‘World’s ugliest animal’ contest took a blobfish out of water

The smooth-head blobfish was unfairly judged for the World's Ugliest Animal contest.

Kerryn Parkinson

The blobfish recently took home honors as the “World’s Ugliest Animal.” But how ugly is it, really? When you consider that the photo that people voted for was of a decompressed specimen that only barely resembles the living animal, it hardly seems fair to judge.

The most famous photo of a blobfish — and the one used for the contest — is of Mr. Blobby, a specimen collected in 2003 northwest of New Zealand. The fish sports a big floppy frown, a bulbous nose and has a yellow parasite hanging from its mouth.

Mr. Blobby is from the genus Psychrolutes in the family Psychrolutidae, known as blobfishes or fathead sculpins, and is possibly a smooth-head blobfish, Psycholutes marcidus. The 11 known species of Psychrolutes are found blobbing along temperate seafloors worldwide.

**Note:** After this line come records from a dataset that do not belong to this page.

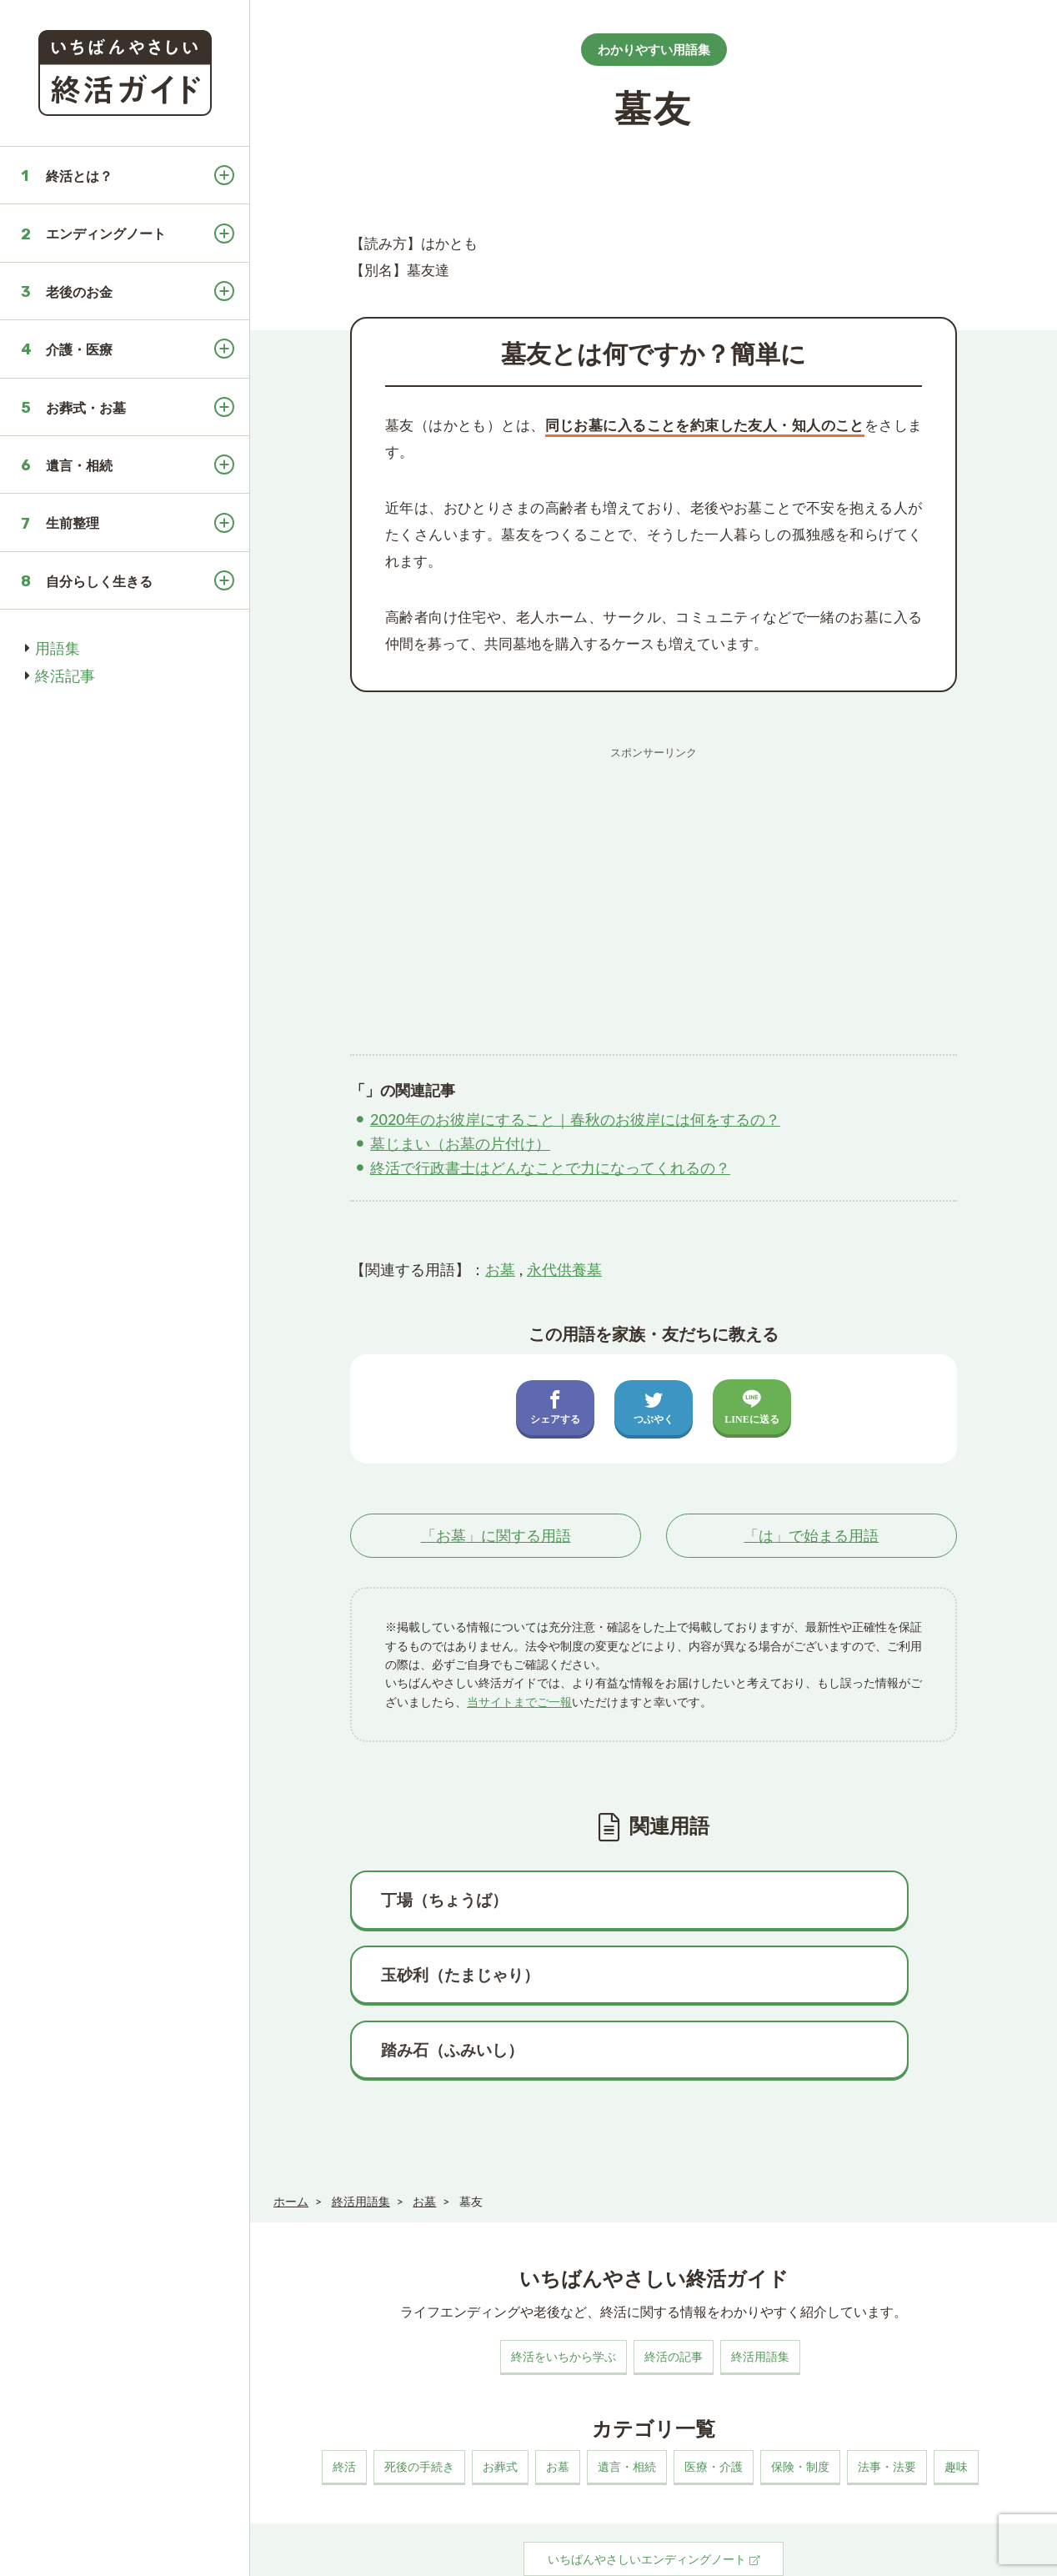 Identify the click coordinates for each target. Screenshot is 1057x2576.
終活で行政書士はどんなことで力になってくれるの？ (550, 1167)
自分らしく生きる (99, 581)
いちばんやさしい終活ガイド (978, 2552)
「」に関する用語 (496, 1536)
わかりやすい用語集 (654, 49)
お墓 (500, 1269)
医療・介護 (713, 2399)
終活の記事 (673, 2289)
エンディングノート (106, 233)
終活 (344, 2399)
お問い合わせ (538, 2553)
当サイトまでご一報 (519, 1702)
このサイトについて (315, 2553)
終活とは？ (79, 175)
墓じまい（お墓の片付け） (460, 1143)
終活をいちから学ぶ (563, 2289)
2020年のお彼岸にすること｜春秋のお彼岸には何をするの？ (575, 1119)
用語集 (57, 648)
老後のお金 (79, 291)
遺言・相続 (79, 465)
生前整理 (72, 522)
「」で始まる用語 (811, 1536)
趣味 (956, 2399)
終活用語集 (760, 2289)
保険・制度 (800, 2399)
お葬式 (500, 2399)
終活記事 (65, 675)
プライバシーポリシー (435, 2553)
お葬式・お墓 (86, 407)
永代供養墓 (564, 1269)
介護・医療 (79, 349)
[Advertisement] (653, 884)
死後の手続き (419, 2399)
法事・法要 (887, 2399) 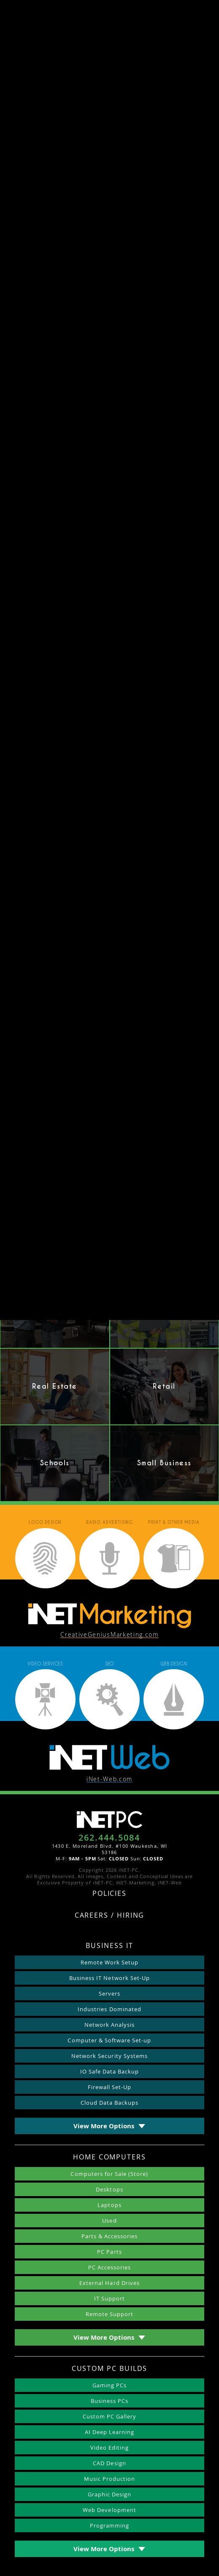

According to the Australian Museum in Sydney, which houses Mr. Blobby’s remains, the fish was trawled during the NORFANZ expedition at a depth of more than a kilometer. Most blobfish are found quite deep, 300 meters or more, meaning that they can be subject to severe decompression when researchers haul them to the surface. Fish with gas-filled swim bladders undergo rapid expansion of the bladder that could push their internal organs out through their mouths. Blobfish don’t have swim bladders but do have very soft bones. That makes sense for an animal that lives in the crushing pressures of the deep sea, allowing the fish to compress without cracking their bones. But up at the surface the fish seem jellylike and basically collapse, distorting their features.

Alive and at proper pressure, P. marcidus probably doesn’t have Mr. Blobby’s melted appearance:

Drawings of blobfish show them as much more fishlike. Alan Riverstone McCulloch/Wikimedia Commons

“Species of Psychrolutes have very weak, barely ossified bones, so they look bloblike even in life,” says ichthyologist Ronald Fricke of the Staatliches Museum in Stuttgart. Fricke first described the blobfish Psychrolutes occidentalis from Western Australia in 1990. His research paper in the Japanese Journal of Ichthyology describes the fish as having a limp body with soft bones and thin, loose skin. There are few photos of living blobfish of any species, but an underwater rover captured one of P. occidentalis, and it too is a plump but pretty cute little guy:

An underwater rover captured a photo of the plump blobfish. © SEA SERPENT

Another thing to be aware of: A number of the blobfish photos on the Internet are not of real fish. An artist sculpted a model from plasticine, then used a mold of the sculpture to create silicone replicas of Mr. Blobby for the Australian Museum. Photos of the replicas, which are quite true to the famous Mr. Blobby photo, can easily be mistaken for more samples of real blobfish, giving the impression that all blobfish look like Mr. Blobby.

In the end, the question of whether the blobfish is cute or not just begs another question. What’s this fascination with ugly animals really about, anyway? The ugly-animal contest champions the world’s less biophilic endangered creatures with the premise that “the panda gets too much attention.” The contest is sponsored by a comedy team, but their joke is funny because it’s true. People care more about saving big-eyed mammals than melted-looking fish. (Blobfish may be in danger from trawling.) Most of the other “ugliest” contenders were “ichs and herps,” as biologists say — reptiles, fish and amphibians. I’m encouraged by the number of online comments defending the blobfish as cute, but I wish animals didn’t have to be cute to be valued.

Erika Engelhaupt is a freelance science writer and editor based in Knoxville, Tenn.